While hummingbird moths and hummingbirds may seem similar, there are actually many differences to look for that can help distinguish them.
- Size: Hummingbird moths are distinctly smaller than hummingbirds, averaging only 1-2 inches in body length compared to the more common 3-4 inches of most hummingbirds. At first, inexperienced backyard birders may assume that hummingbird moths are baby hummingbirds to account for the smaller size, but baby hummingbirds do not fly.
- Antennae: Hummingbird moths have very long, obvious antennae on the head. While some hummingbirds have crests, no North American species do, and hummingbird plumes do not typically face forward in a distinct pair like moth antennae.
- Wing Colors: Many moths have bold patterns and colors on their wings, while hummingbirds typically do not. How the wings are held is also a clue – moths may have their wings spread even while perched, while hummingbirds fold their wings upon landing.
- Legs: Hummingbird moths have six legs, while a hummingbird's legs and feet are much tinier and inconspicuous, especially in flight. Needless to say, the birds also only have two legs.
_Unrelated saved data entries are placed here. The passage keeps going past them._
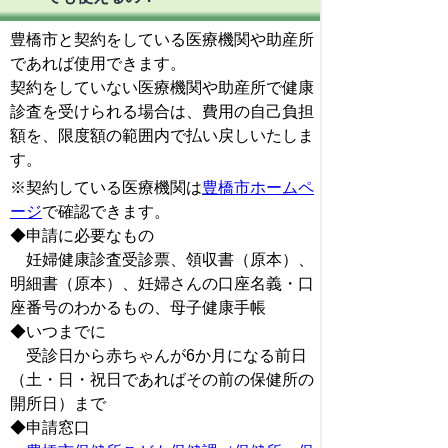
豊橋市と契約をしている医療機関や助産所
であれば使用できます。
契約をしていない医療機関や助産所で健康
診査を受けられる場合は、費用の自己負担
額を、限度額の範囲内で払い戻しいたしま
す。
※契約している医療機関は
豊橋市ホームペ
ージ
で確認できます。
◆申請に必要なもの
妊婦健康診査受診票、領収書（原本）、
明細書（原本）、妊婦さんの口座名義・口
座番号のわかるもの、母子健康手帳
◆いつまでに
受診日から赤ちゃんが6か月になる前日
（土・日・祝日であればその前の保健所の
開所日）まで
◆申請窓口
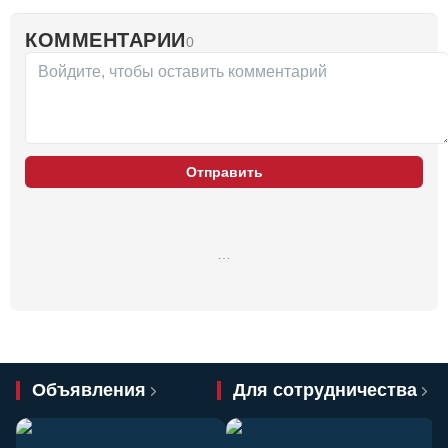
КОММЕНТАРИИ
0
Отправить
…
Объявления
Для сотрудничества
- Body Shape: Moths have thicker, barrel-shaped bodies, while hummingbirds have a more tapered, delicate shape, particularly when viewed in profile. The abdomen may be thick, but the head and tail are much more tapered than a moth's.
- Bill Shape: Hummingbird bills are needle-like but generally have a slightly thicker base, and while some hummingbirds have decurved bills, the curve is smooth and the bill itself does not change length in mature birds. Hummingbird moths do not have a bill, but their tongues (more technically, the proboscis) are curled up when the moth is not feeding, and when extended, have a distinct bend or break in the curve.
- Rump Patterns: While some hummingbirds do have different colors on the rump and tails, their color patterns are not as bold as hummingbird moths, many of which have multiple thick bars across the abdomen.
- Flocks: Hummingbirds are more aggressive than moths, and while some flocks may form at feeding areas, it is more common to see hummingbirds alone. Hummingbird moths, however, are more likely to travel together and show no aggression toward other moths. Similarly, hummingbird moths are much less likely to fly away if approached, while hummingbirds are generally warier.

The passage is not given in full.